§ About this task: Begin at the line containing "Informe seu E-mail ou CPF" and reproduce every line through the end of the entries below. Nothing else should appear.

(Saved data entries)
<<<<

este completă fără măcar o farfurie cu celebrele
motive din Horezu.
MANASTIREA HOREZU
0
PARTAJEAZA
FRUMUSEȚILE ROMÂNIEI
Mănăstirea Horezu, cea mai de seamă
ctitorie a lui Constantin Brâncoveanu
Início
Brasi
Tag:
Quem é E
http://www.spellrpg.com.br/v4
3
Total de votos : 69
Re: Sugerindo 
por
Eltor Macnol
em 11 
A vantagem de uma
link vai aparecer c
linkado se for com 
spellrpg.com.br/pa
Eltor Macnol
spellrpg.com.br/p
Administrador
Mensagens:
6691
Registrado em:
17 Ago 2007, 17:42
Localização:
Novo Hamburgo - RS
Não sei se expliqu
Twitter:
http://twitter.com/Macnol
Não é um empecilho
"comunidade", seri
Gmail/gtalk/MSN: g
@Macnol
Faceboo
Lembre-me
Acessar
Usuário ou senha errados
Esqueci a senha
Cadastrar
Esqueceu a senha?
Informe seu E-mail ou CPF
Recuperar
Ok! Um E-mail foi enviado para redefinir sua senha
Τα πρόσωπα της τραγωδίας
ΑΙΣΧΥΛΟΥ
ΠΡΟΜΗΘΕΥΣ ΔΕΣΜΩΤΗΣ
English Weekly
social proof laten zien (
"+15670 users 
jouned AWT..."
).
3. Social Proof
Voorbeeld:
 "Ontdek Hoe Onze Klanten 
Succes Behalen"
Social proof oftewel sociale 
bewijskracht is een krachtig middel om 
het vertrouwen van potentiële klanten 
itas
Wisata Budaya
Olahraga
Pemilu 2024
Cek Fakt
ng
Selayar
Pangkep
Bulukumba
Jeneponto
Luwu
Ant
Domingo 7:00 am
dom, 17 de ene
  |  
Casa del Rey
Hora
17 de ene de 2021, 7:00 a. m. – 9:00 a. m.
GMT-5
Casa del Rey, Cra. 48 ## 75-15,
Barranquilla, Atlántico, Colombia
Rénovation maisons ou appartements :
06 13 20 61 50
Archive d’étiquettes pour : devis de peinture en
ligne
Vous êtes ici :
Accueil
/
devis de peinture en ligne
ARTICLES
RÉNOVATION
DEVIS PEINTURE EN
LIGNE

>>>>

§ Task answer:
Informe seu E-mail ou CPF
Recuperar
Ok! Um E-mail foi enviado para redefinir sua senha
Τα πρόσωπα της τραγωδίας
ΑΙΣΧΥΛΟΥ
ΠΡΟΜΗΘΕΥΣ ΔΕΣΜΩΤΗΣ
English Weekly
social proof laten zien (
"+15670 users 
jouned AWT..."
).
3. Social Proof
Voorbeeld:
 "Ontdek Hoe Onze Klanten 
Succes Behalen"
Social proof oftewel sociale 
bewijskracht is een krachtig middel om 
het vertrouwen van potentiële klanten 
itas
Wisata Budaya
Olahraga
Pemilu 2024
Cek Fakt
ng
Selayar
Pangkep
Bulukumba
Jeneponto
Luwu
Ant
Domingo 7:00 am
dom, 17 de ene
  |  
Casa del Rey
Hora
17 de ene de 2021, 7:00 a. m. – 9:00 a. m.
GMT-5
Casa del Rey, Cra. 48 ## 75-15,
Barranquilla, Atlántico, Colombia
Rénovation maisons ou appartements :
06 13 20 61 50
Archive d’étiquettes pour : devis de peinture en
ligne
Vous êtes ici :
Accueil
/
devis de peinture en ligne
ARTICLES
RÉNOVATION
DEVIS PEINTURE EN
LIGNE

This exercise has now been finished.